Top of DATASET

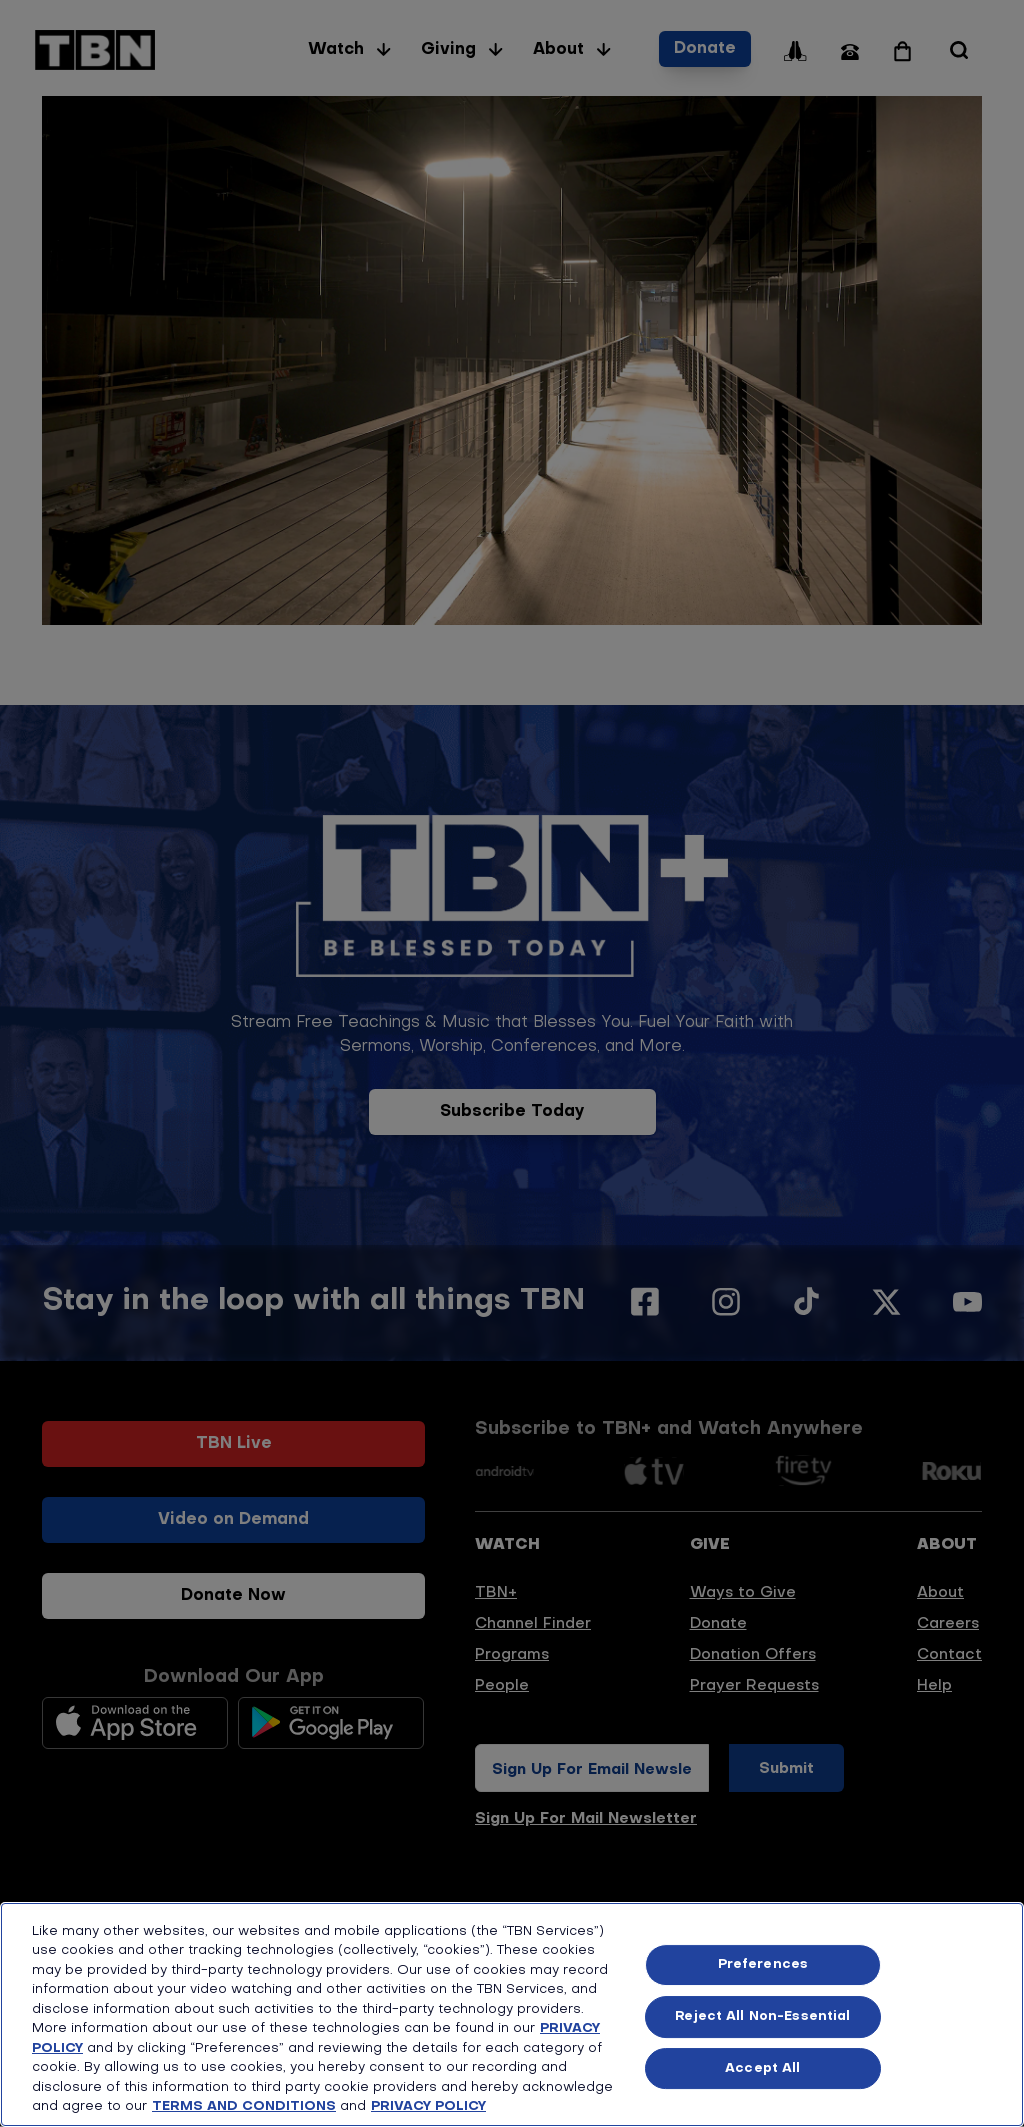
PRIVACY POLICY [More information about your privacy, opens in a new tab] (428, 2106)
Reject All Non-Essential (762, 2016)
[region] (512, 2014)
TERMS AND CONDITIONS (244, 2106)
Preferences (763, 1965)
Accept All (762, 2068)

Bottom of DATASET

Give again, word for word, every line from the one holding "Reject All Non-Essential (762, 2016)" to the end of the data.

Reject All Non-Essential (762, 2016)
[region] (512, 2014)
TERMS AND CONDITIONS (244, 2106)
Preferences (763, 1965)
Accept All (762, 2068)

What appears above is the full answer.